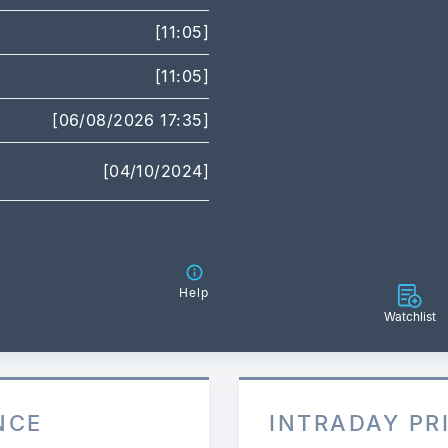
[11:05]
[11:05]
[06/08/2026 17:35]
[04/10/2024]
Help
Watchlist
NCE
INTRADAY PR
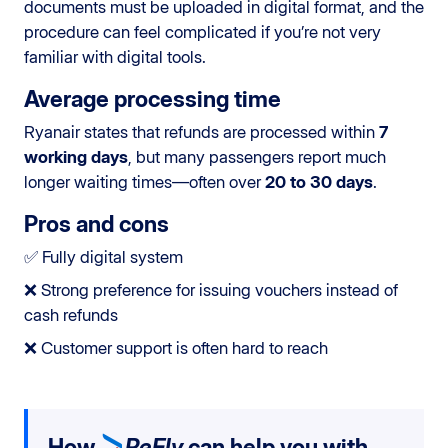
documents must be uploaded in digital format, and the
procedure can feel complicated if you’re not very
familiar with digital tools.
Average processing time
Ryanair states that refunds are processed within
7
working days
, but many passengers report much
longer waiting times—often over
20 to 30 days
.
Pros and cons
✅ Fully digital system
❌ Strong preference for issuing vouchers instead of
cash refunds
❌ Customer support is often hard to reach
How
ReFly
can help you with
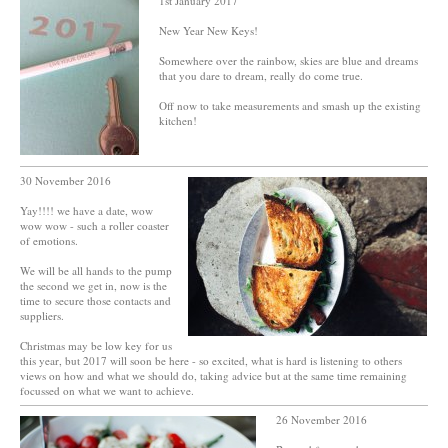
1st January 2017
New Year New Keys!
Somewhere over the rainbow, skies are blue and dreams
that you dare to dream, really do come true.
Off now to take measurements and smash up the existing
kitchen!
30 November 2016
Yay!!!! we have a date, wow
wow wow - such a roller coaster
of emotions.
We will be all hands to the pump
the second we get in, now is the
time to secure those contacts and
suppliers.
Christmas may be low key for us
this year, but 2017 will soon be here - so excited, what is hard is listening to others
views on how and what we should do, taking advice but at the same time remaining
focussed on what we want to achieve.
26 November 2016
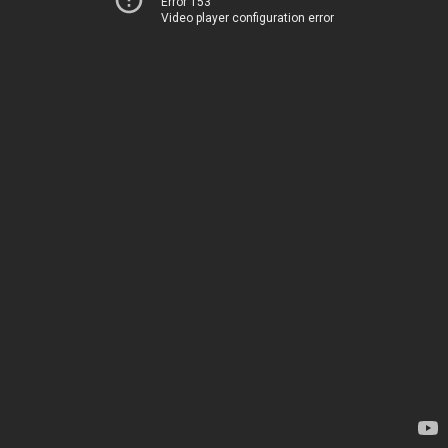
Error 153
Video player configuration error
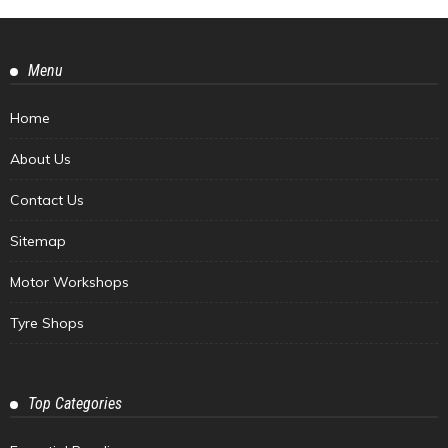
Menu
Home
About Us
Contact Us
Sitemap
Motor Workshops
Tyre Shops
Top Categories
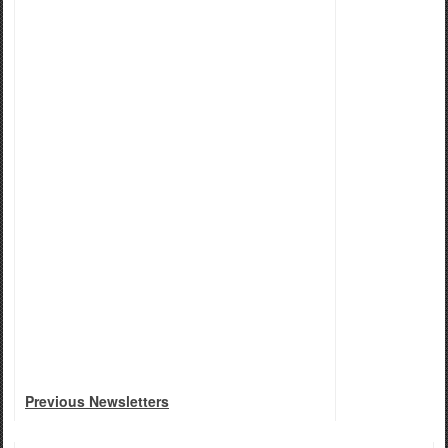
Previous Newsletters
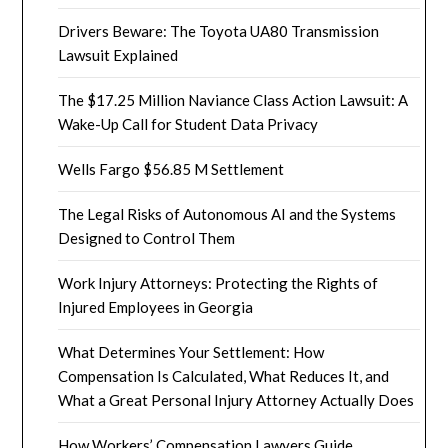
Drivers Beware: The Toyota UA80 Transmission
Lawsuit Explained
The $17.25 Million Naviance Class Action Lawsuit: A
Wake-Up Call for Student Data Privacy
Wells Fargo $56.85 M Settlement
The Legal Risks of Autonomous AI and the Systems
Designed to Control Them
Work Injury Attorneys: Protecting the Rights of
Injured Employees in Georgia
What Determines Your Settlement: How
Compensation Is Calculated, What Reduces It, and
What a Great Personal Injury Attorney Actually Does
How Workers’ Compensation Lawyers Guide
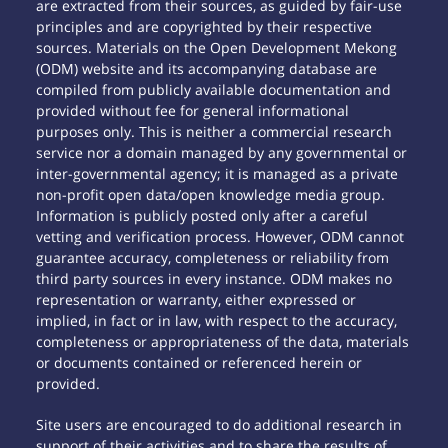
are extracted from their sources, as guided by fair-use
principles and are copyrighted by their respective
sources. Materials on the Open Development Mekong
(ODM) website and its accompanying database are
compiled from publicly available documentation and
provided without fee for general informational
purposes only. This is neither a commercial research
service nor a domain managed by any governmental or
inter-governmental agency; it is managed as a private
non-profit open data/open knowledge media group.
Information is publicly posted only after a careful
vetting and verification process. However, ODM cannot
guarantee accuracy, completeness or reliability from
third party sources in every instance. ODM makes no
representation or warranty, either expressed or
implied, in fact or in law, with respect to the accuracy,
completeness or appropriateness of the data, materials
or documents contained or referenced herein or
provided.
Site users are encouraged to do additional research in
support of their activities and to share the results of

▶ **TASK DIRECTIONS**: From the first line above through the line containing "passengers report much", copy everything exactly, without the pictures.

▶ **SOLUTION FOR THIS PROBLEM**:
[11:05]
[11:05]
[06/08/2026 17:35]
[04/10/2024]
Help
Watchlist
NCE
INTRADAY PR
documents must be uploaded in digital format, and the
procedure can feel complicated if you’re not very
familiar with digital tools.
Average processing time
Ryanair states that refunds are processed within
7
working days
, but many passengers report much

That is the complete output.